--- START ---
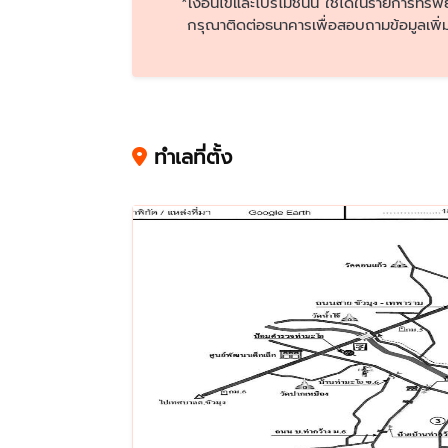
*เงื่อนไขและโปรโมชั่นนี้ ใช้ได้ในรายการทรัพ
กรุณาติดต่อธนาคารเพื่อสอบถามข้อมูลเพิ่ม
ทำเลที่ตั้ง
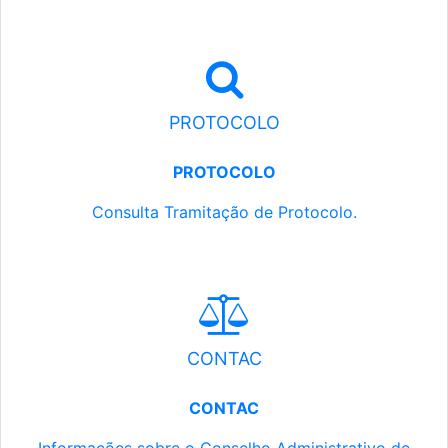
PROTOCOLO
PROTOCOLO
Consulta Tramitação de Protocolo.
CONTAC
CONTAC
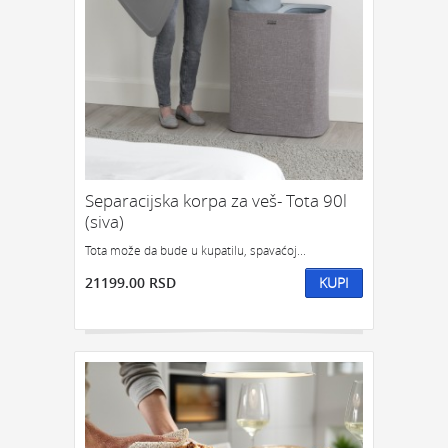
Separacijska korpa za veš- Tota 90l
(siva)
Tota može da bude u kupatilu, spavaćoj...
21199.00 RSD
KUPI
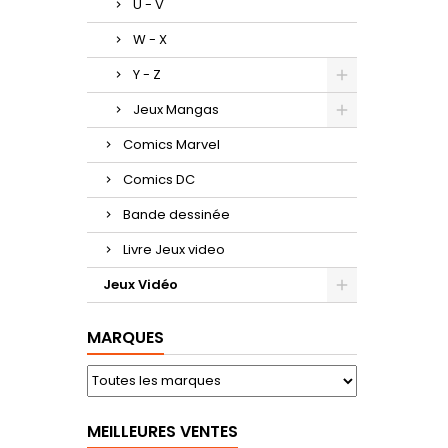
U - V
W - X
Y - Z
Jeux Mangas
Comics Marvel
Comics DC
Bande dessinée
Livre Jeux video
Jeux Vidéo
MARQUES
MEILLEURES VENTES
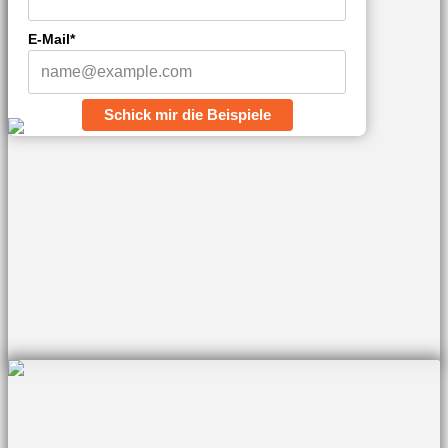
E-Mail*
Schick mir die Beispiele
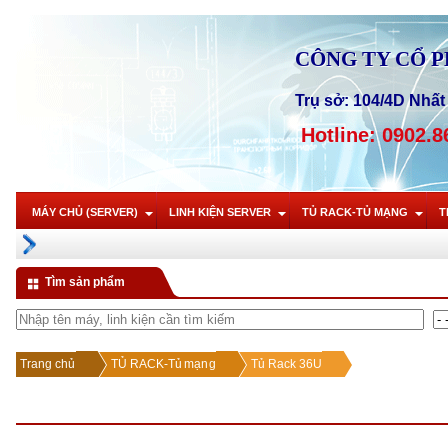
CÔNG TY CỔ 
Trụ sở: 104/4D Nhất 
Hotline: 0902.8
MÁY CHỦ (SERVER)
LINH KIỆN SERVER
TỦ RACK-TỦ MẠNG
T
Tìm sản phẩm
Trang chủ
TỦ RACK-Tủ mạng
Tủ Rack 36U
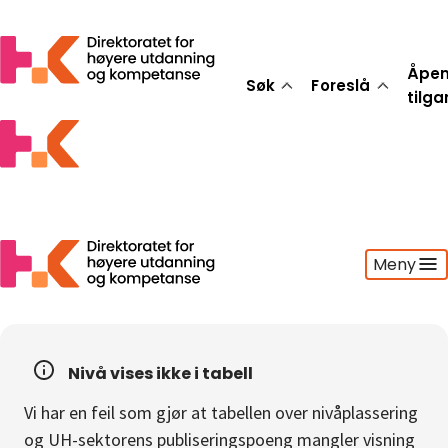
Åpe
Søk
Foreslå
tilg
Meny
Søk
Foreslå
Nivå vises ikke i tabell
Åpen tilgang
Vi har en feil som gjør at tabellen over nivåplassering
Statistikk
og UH-sektorens publiseringspoeng mangler visning
Aktuelt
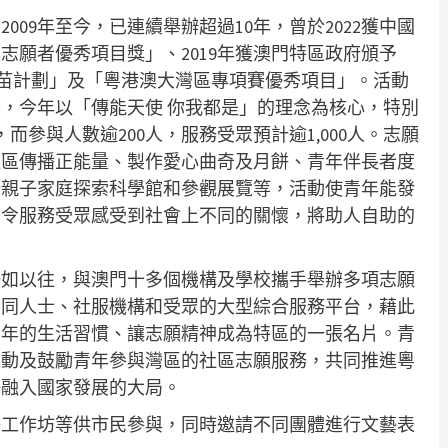
09年至今，已連續舉辦超過10年，曾於2022獲中國
志願者優秀項目獎」、2019年獲澳門特區政府頒予
「益苗計劃」及「粵港澳大灣區專項賽優秀項目」。活動
，今年以「傳能天使 你我都是」的理念為核心，特別
參與人數逾200人，服務受眾預計逾1,000人。志願
社區傳播正能量、製作愛心曲奇及月餅、青年伴長者度
陪親子家庭探索科學館和參觀展覽等，活動使青年能發
而令服務受眾感受到社會上不同的關懷，將助人自助的
一如以往，與澳門十多個機構及學校攜手舉辦多項志願
不同人士、社服機構和受眾的大型綜合服務平台，藉此
青年的生活習慣、讓志願精神成為特區的一張名片。青
推動及鼓勵青年參與灣區的社區志願服務，共同推進粵
好融入國家發展的大局。
藝工作坊等供市民參與，同時邀請不同團體進行文藝表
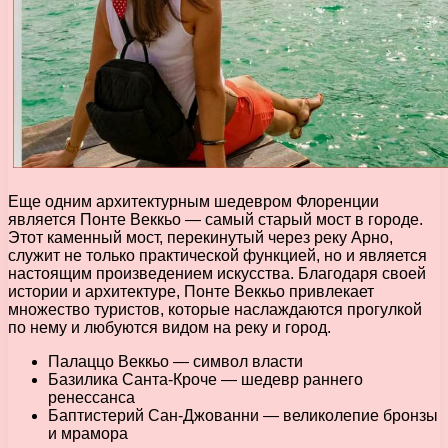
Еще одним архитектурным шедевром Флоренции
является Понте Веккьо — самый старый мост в городе.
Этот каменный мост, перекинутый через реку Арно,
служит не только практической функцией, но и является
настоящим произведением искусства. Благодаря своей
истории и архитектуре, Понте Веккьо привлекает
множество туристов, которые наслаждаются прогулкой
по нему и любуются видом на реку и город.
Палаццо Веккьо — символ власти
Базилика Санта-Кроче — шедевр раннего
ренессанса
Баптистерий Сан-Джованни — великолепие бронзы
и мрамора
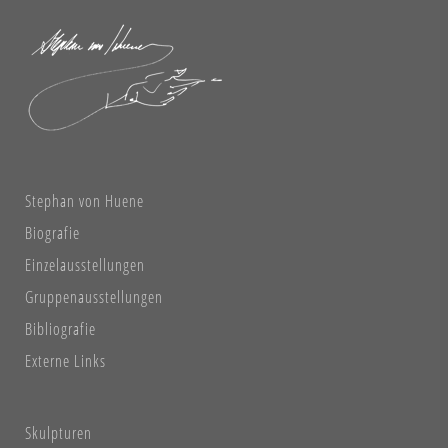
Stephan von Huene
Biografie
Einzelausstellungen
Gruppenausstellungen
Bibliografie
Externe Links
Skulpturen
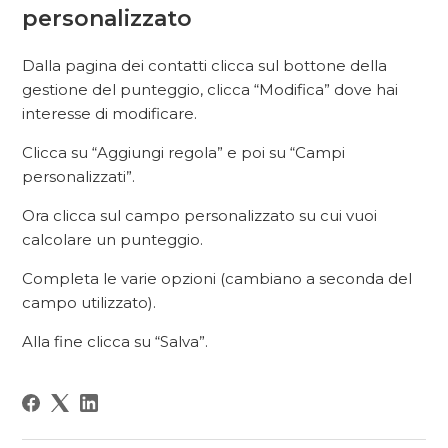
personalizzato
Dalla pagina dei contatti clicca sul bottone della
gestione del punteggio, clicca “Modifica” dove hai
interesse di modificare.
Clicca su “Aggiungi regola” e poi su “Campi
personalizzati”.
Ora clicca sul campo personalizzato su cui vuoi
calcolare un punteggio.
Completa le varie opzioni (cambiano a seconda del
campo utilizzato).
Alla fine clicca su “Salva”.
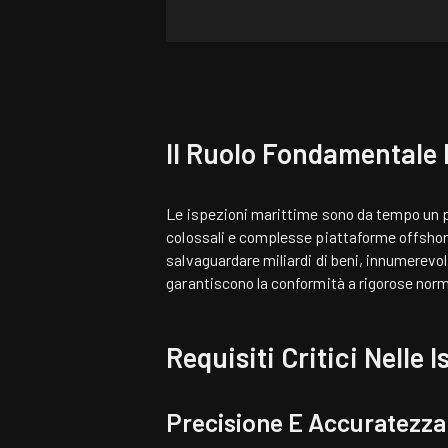
Il Ruolo Fondamentale 
Le ispezioni marittime sono da tempo un pil
colossali e complesse piattaforme offshore
salvaguardare miliardi di beni, innumerevol
garantiscono la conformità a rigorose norm
Requisiti Critici Nelle 
Precisione E Accuratezza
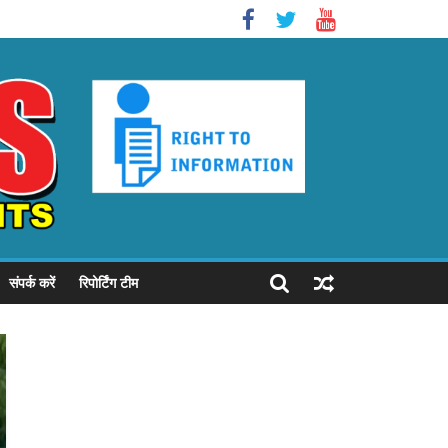
संपर्क करें
रिपोर्टिंग टीम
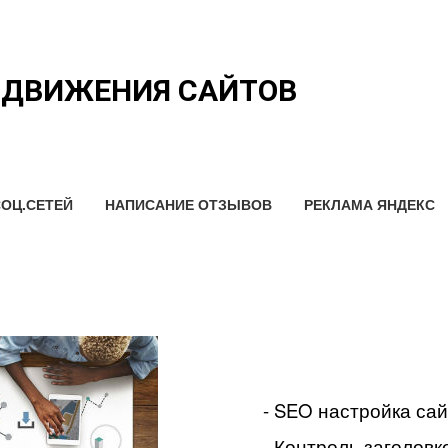
ОДВИЖЕНИЯ САЙТОВ
ОЦ.СЕТЕЙ
НАПИСАНИЕ ОТЗЫВОВ
РЕКЛАМА ЯНДЕКС
- SEO настройка са
- Контроль заголовко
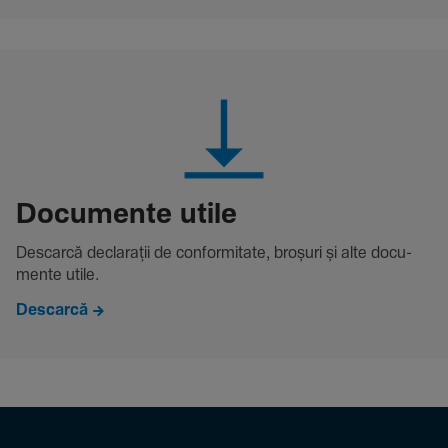
Docu­mente utile
Descarcă decla­rații de conformitate, broșuri și alte docu­
mente utile.
Descarcă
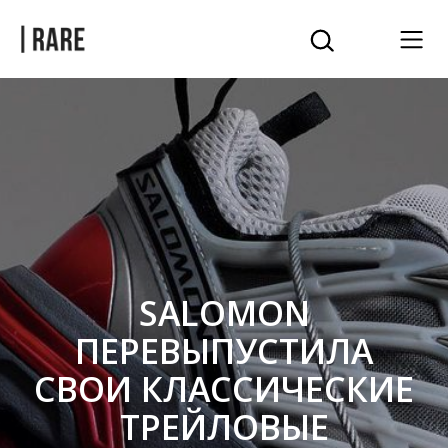
SALOMON
ПЕРЕВЫПУСТИЛА
СВОИ КЛАССИЧЕСКИЕ
ТРЕЙЛОВЫЕ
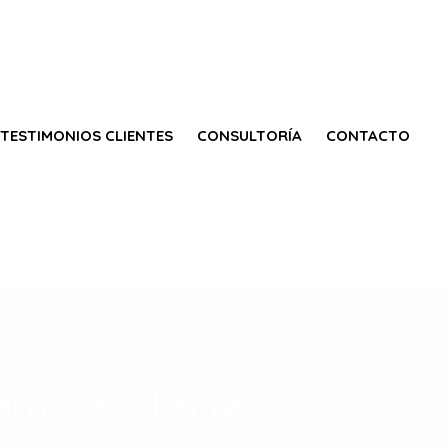
TESTIMONIOS CLIENTES
CONSULTORÍA
CONTACTO
ral del Cliente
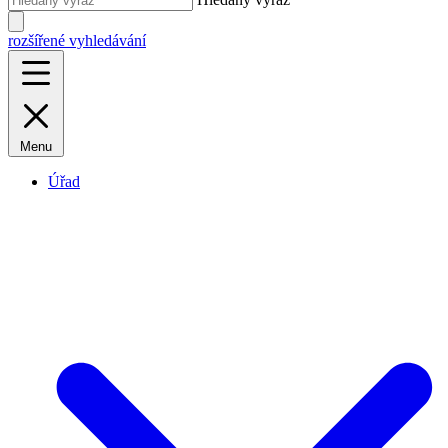
rozšířené vyhledávání
Menu
Úřad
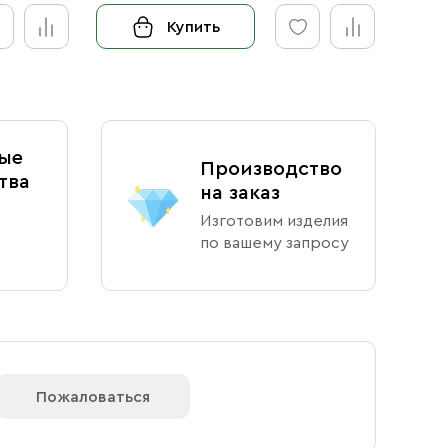
Купить
ые
Производство
тва
на заказ
Изготовим изделия
по вашему запросу
Пожаловаться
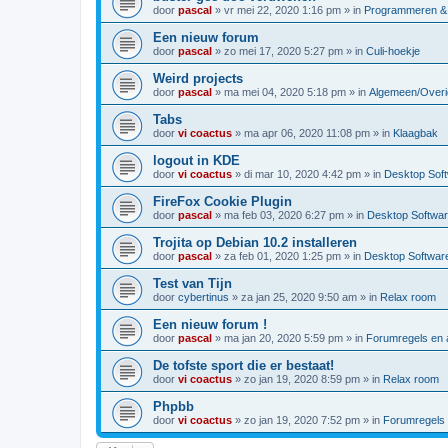
door
pascal
»
vr mei 22, 2020 1:16 pm
» in
Programmeren & 
Een nieuw forum
door
pascal
»
zo mei 17, 2020 5:27 pm
» in
Culi-hoekje
Weird projects
door
pascal
»
ma mei 04, 2020 5:18 pm
» in
Algemeen/Overi
Tabs
door
vi coactus
»
ma apr 06, 2020 11:08 pm
» in
Klaagbak
logout in KDE
door
vi coactus
»
di mar 10, 2020 4:42 pm
» in
Desktop Sof
FireFox Cookie Plugin
door
pascal
»
ma feb 03, 2020 6:27 pm
» in
Desktop Softwa
Trojita op Debian 10.2 installeren
door
pascal
»
za feb 01, 2020 1:25 pm
» in
Desktop Softwar
Test van Tijn
door
cybertinus
»
za jan 25, 2020 9:50 am
» in
Relax room
Een nieuw forum !
door
pascal
»
ma jan 20, 2020 5:59 pm
» in
Forumregels en a
De tofste sport die er bestaat!
door
vi coactus
»
zo jan 19, 2020 8:59 pm
» in
Relax room
Phpbb
door
vi coactus
»
zo jan 19, 2020 7:52 pm
» in
Forumregels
--- END ---
ACTIVITY: Keep every word of the lines above unchanged in the copy, and omit the pictures.

OUTPUT BELOW:
*เงื่อนไขและโปรโมชั่นนี้ ใช้ได้ในรายการทรัพ
กรุณาติดต่อธนาคารเพื่อสอบถามข้อมูลเพิ่ม
ทำเลที่ตั้ง
PROTOCOLO
PROTOCOLO
Consulta Tramitação de Protocolo.
CONTAC
CONTAC
Separacijska korpa za veš- Tota 90l
(siva)
Tota može da bude u kupatilu, spavaćoj...
21199.00 RSD
KUPI
U - V
W - X
Y - Z
Jeux Mangas
Comics Marvel
Comics DC
Bande dessinée
Livre Jeux video
Jeux Vidéo
MARQUES
MEILLEURES VENTES
E-Mail*
Schick mir die Beispiele
CÔNG TY CỔ 
Trụ sở: 104/4D Nhất 
Hotline: 0902.8
MÁY CHỦ (SERVER)
LINH KIỆN SERVER
TỦ RACK-TỦ MẠNG
T
Tìm sản phẩm
Trang chủ
TỦ RACK-Tủ mạng
Tủ Rack 36U
Åpe
Søk
Foreslå
tilg
Meny
Søk
Foreslå
Nivå vises ikke i tabell
Åpen tilgang
Vi har en feil som gjør at tabellen over nivåplassering
Statistikk
og UH-sektorens publiseringspoeng mangler visning
Aktuelt
09年至今，已連續舉辦超過10年，曾於2022獲中國
志願者優秀項目獎」、2019年獲澳門特區政府頒予
「益苗計劃」及「粵港澳大灣區專項賽優秀項目」。活動
，今年以「傳能天使 你我都是」的理念為核心，特別
參與人數逾200人，服務受眾預計逾1,000人。志願
社區傳播正能量、製作愛心曲奇及月餅、青年伴長者度
陪親子家庭探索科學館和參觀展覽等，活動使青年能發
而令服務受眾感受到社會上不同的關懷，將助人自助的
一如以往，與澳門十多個機構及學校攜手舉辦多項志願
不同人士、社服機構和受眾的大型綜合服務平台，藉此
青年的生活習慣、讓志願精神成為特區的一張名片。青
推動及鼓勵青年參與灣區的社區志願服務，共同推進粵
好融入國家發展的大局。
藝工作坊等供市民參與，同時邀請不同團體進行文藝表
Еще одним архитектурным шедевром Флоренции
является Понте Веккьо — самый старый мост в городе.
Этот каменный мост, перекинутый через реку Арно,
служит не только практической функцией, но и является
настоящим произведением искусства. Благодаря своей
истории и архитектуре, Понте Веккьо привлекает
множество туристов, которые наслаждаются прогулкой
по нему и любуются видом на реку и город.
Палаццо Веккьо — символ власти
Базилика Санта-Кроче — шедевр раннего
ренессанса
Баптистерий Сан-Джованни — великолепие бронзы
и мрамора
Stephan von Huene
Biografie
Einzelausstellungen
Gruppenausstellungen
Bibliografie
Externe Links
Skulpturen
personalizzato
Dalla pagina dei contatti clicca sul bottone della
gestione del punteggio, clicca “Modifica” dove hai
interesse di modificare.
Clicca su “Aggiungi regola” e poi su “Campi
personalizzati”.
Ora clicca sul campo personalizzato su cui vuoi
calcolare un punteggio.
Completa le varie opzioni (cambiano a seconda del
campo utilizzato).
Alla fine clicca su “Salva”.
Il Ruolo Fondamentale 
Le ispezioni marittime sono da tempo un pil
colossali e complesse piattaforme offshore
salvaguardare miliardi di beni, innumerevol
garantiscono la conformità a rigorose norm
Requisiti Critici Nelle 
Precisione E Accuratezza
संपर्क करें
रिपोर्टिंग टीम
ОДВИЖЕНИЯ САЙТОВ
ОЦ.СЕТЕЙ
НАПИСАНИЕ ОТЗЫВОВ
РЕКЛАМА ЯНДЕКС
- SEO настройка са
- Контроль заголовко
Docu­mente utile
Descarcă decla­rații de conformitate, broșuri și alte docu­
mente utile.
Descarcă
SALOMON
ПЕРЕВЫПУСТИЛА
СВОИ КЛАССИЧЕСКИЕ
ТРЕЙЛОВЫЕ
TESTIMONIOS CLIENTES
CONSULTORÍA
CONTACTO
ral del Cliente
rozšířené vyhledávání
Menu
Úřad
Купить
ые
Производство
тва
на заказ
Изготовим изделия
по вашему запросу
Пожаловаться
door
pascal
»
vr mei 22, 2020 1:16 pm
» in
Programmeren & 
Een nieuw forum
door
pascal
»
zo mei 17, 2020 5:27 pm
» in
Culi-hoekje
Weird projects
door
pascal
»
ma mei 04, 2020 5:18 pm
» in
Algemeen/Overi
Tabs
door
vi coactus
»
ma apr 06, 2020 11:08 pm
» in
Klaagbak
logout in KDE
door
vi coactus
»
di mar 10, 2020 4:42 pm
» in
Desktop Sof
FireFox Cookie Plugin
door
pascal
»
ma feb 03, 2020 6:27 pm
» in
Desktop Softwa
Trojita op Debian 10.2 installeren
door
pascal
»
za feb 01, 2020 1:25 pm
» in
Desktop Softwar
Test van Tijn
door
cybertinus
»
za jan 25, 2020 9:50 am
» in
Relax room
Een nieuw forum !
door
pascal
»
ma jan 20, 2020 5:59 pm
» in
Forumregels en a
De tofste sport die er bestaat!
door
vi coactus
»
zo jan 19, 2020 8:59 pm
» in
Relax room
Phpbb
door
vi coactus
»
zo jan 19, 2020 7:52 pm
» in
Forumregels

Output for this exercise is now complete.